Weber nahm sofort ab. »Lisa, wo stecken Sie? Könnten Sie bitte sofort kommen?«
»Wohin?«
»In die Staatsanwaltschaft.«
Diesmal ging ich zum Vordereingang hinein. Der Pförtner rief oben an, ob ich die erwartete Person sei, und malte dann von meinem Ausweis meine Daten auf ein Besucherkärtchen ab.

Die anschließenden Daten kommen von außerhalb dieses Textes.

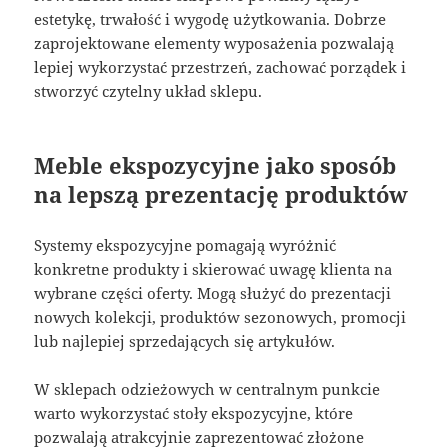
estetykę, trwałość i wygodę użytkowania. Dobrze
zaprojektowane elementy wyposażenia pozwalają
lepiej wykorzystać przestrzeń, zachować porządek i
stworzyć czytelny układ sklepu.
Meble ekspozycyjne jako sposób
na lepszą prezentację produktów
Systemy ekspozycyjne pomagają wyróżnić
konkretne produkty i skierować uwagę klienta na
wybrane części oferty. Mogą służyć do prezentacji
nowych kolekcji, produktów sezonowych, promocji
lub najlepiej sprzedających się artykułów.
W sklepach odzieżowych w centralnym punkcie
warto wykorzystać stoły ekspozycyjne, które
pozwalają atrakcyjnie zaprezentować złożone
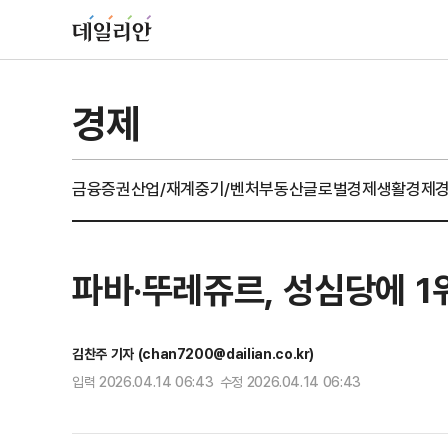
경제
금융
증권
산업/재계
중기/벤처
부동산
글로벌경제
생활경제
파바·뚜레쥬르, 성심당에 
김찬주 기자 (chan7200@dailian.co.kr)
입력 2026.04.14 06:43 수정 2026.04.14 06:43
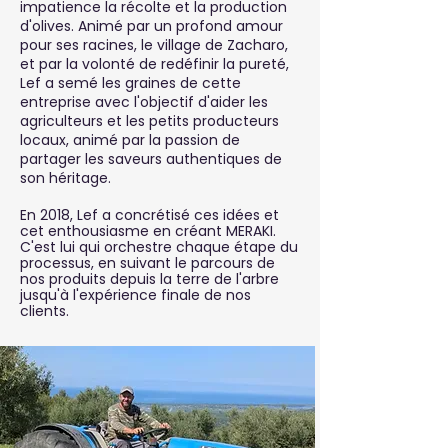
impatience la récolte et la production
d'olives. Animé par un profond amour
pour ses racines, le village de Zacharo,
et par la volonté de redéfinir la pureté,
Lef a semé les graines de cette
entreprise avec l'objectif d'aider les
agriculteurs et les petits producteurs
locaux, animé par la passion de
partager les saveurs authentiques de
son héritage.
En 2018, Lef a concrétisé ces idées et
cet enthousiasme en créant MERAKI.
C'est lui qui orchestre chaque étape du
processus, en suivant le parcours de
nos produits depuis la terre de l'arbre
jusqu'à l'expérience finale de nos
clients.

In Richard Webers Vorzimmer befanden sich wieder nur stumme Porzellankatzen und Grünpflanzen, die ich jetzt immerhin einer abwesenden Frau Kallweit zuordnen konnte. Vermutlich neigte sie freitags zur Spontanmigräne und ging früher. Ohnehin durfte man Behörden am Freitag schon um drei verlassen, oder kurz vor drei.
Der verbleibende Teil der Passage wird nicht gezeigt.